The town of Chinon is situated on the banks of the River Vienne in Indre-et-Loire. The vineyards of the Chinon AOC cover the relatively steep banks of the Vienne as well as the less steep slopes running northward from the hills above Chinon to the Loire.
The vineyards consist almost entirely of erosional scree and gravels on top of rather hard Turonian limestones. Toward the Loire itself, the Turonian limestones give way to the Jurassic rock of the Loire.

==Styles==
The reds and rosés are generally made from Cabernet Franc, although up to 25% of Cabernet Sauvignon is permitted.
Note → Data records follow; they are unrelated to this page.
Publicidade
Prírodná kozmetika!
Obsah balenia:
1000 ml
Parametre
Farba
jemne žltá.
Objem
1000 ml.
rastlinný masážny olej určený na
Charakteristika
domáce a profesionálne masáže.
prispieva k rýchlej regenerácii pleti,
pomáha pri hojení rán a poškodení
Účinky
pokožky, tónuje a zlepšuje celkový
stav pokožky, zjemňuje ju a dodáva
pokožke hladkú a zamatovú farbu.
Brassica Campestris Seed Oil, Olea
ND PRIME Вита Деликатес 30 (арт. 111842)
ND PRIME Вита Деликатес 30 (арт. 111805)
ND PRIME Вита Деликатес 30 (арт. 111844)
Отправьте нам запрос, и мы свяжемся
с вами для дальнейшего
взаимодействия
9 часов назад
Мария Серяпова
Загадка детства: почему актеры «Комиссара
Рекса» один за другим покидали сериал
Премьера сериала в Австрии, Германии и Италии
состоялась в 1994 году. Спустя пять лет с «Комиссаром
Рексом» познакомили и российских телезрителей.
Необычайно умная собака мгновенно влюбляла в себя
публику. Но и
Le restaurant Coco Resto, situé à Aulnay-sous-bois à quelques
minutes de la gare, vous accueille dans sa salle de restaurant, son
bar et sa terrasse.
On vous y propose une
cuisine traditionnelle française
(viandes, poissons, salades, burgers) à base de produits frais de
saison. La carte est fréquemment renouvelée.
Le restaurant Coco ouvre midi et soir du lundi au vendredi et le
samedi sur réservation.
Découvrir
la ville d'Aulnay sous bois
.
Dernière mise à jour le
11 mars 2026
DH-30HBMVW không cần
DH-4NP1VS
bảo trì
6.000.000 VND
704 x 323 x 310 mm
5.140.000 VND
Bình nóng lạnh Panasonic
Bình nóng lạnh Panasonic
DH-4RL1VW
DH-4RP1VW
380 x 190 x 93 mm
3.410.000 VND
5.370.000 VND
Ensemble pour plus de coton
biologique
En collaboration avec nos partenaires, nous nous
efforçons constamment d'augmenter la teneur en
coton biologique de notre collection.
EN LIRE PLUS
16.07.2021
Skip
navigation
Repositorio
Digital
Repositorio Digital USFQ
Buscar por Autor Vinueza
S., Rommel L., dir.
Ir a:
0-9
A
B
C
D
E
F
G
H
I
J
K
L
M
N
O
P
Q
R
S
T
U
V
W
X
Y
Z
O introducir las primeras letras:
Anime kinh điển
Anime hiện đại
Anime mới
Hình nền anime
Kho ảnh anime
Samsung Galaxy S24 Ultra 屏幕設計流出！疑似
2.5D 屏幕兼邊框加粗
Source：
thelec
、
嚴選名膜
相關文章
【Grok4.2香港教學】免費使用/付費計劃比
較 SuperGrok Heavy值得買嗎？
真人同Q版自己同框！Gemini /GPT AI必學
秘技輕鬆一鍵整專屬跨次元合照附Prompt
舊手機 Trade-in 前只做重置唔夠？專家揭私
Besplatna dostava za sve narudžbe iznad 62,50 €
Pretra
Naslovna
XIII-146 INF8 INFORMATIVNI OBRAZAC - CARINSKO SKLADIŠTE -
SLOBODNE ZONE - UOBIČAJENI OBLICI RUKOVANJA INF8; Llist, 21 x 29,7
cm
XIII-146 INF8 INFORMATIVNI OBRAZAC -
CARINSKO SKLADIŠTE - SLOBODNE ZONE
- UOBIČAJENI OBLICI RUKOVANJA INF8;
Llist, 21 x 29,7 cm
They are typically dry and light to medium bodied and go well with food. In good vintages the red wines can be cellared for 10 years or more. Cabernet Franc grown on the stony terraces of the area tends to be a young wine with dominant notes of blackcurrant and anise. The grapes from the steeper rockier areas along the hills that separate the Loire from the Vienne tend to produce wines that are more tannic and express the more austere terroir in a range of alkaloid flavors that give the wines a mineral, gamey complexity and a strong tannic backbone. These wines also tend to develop a velvety depth of spice flavors as they age. Though typically thought of as lighter wines, reds from good producers and strong vintages can be full bodied and well structured for aging. Their whites are composed primarily of Chenin blanc. They are typically described as dry, soft, light, and fresh.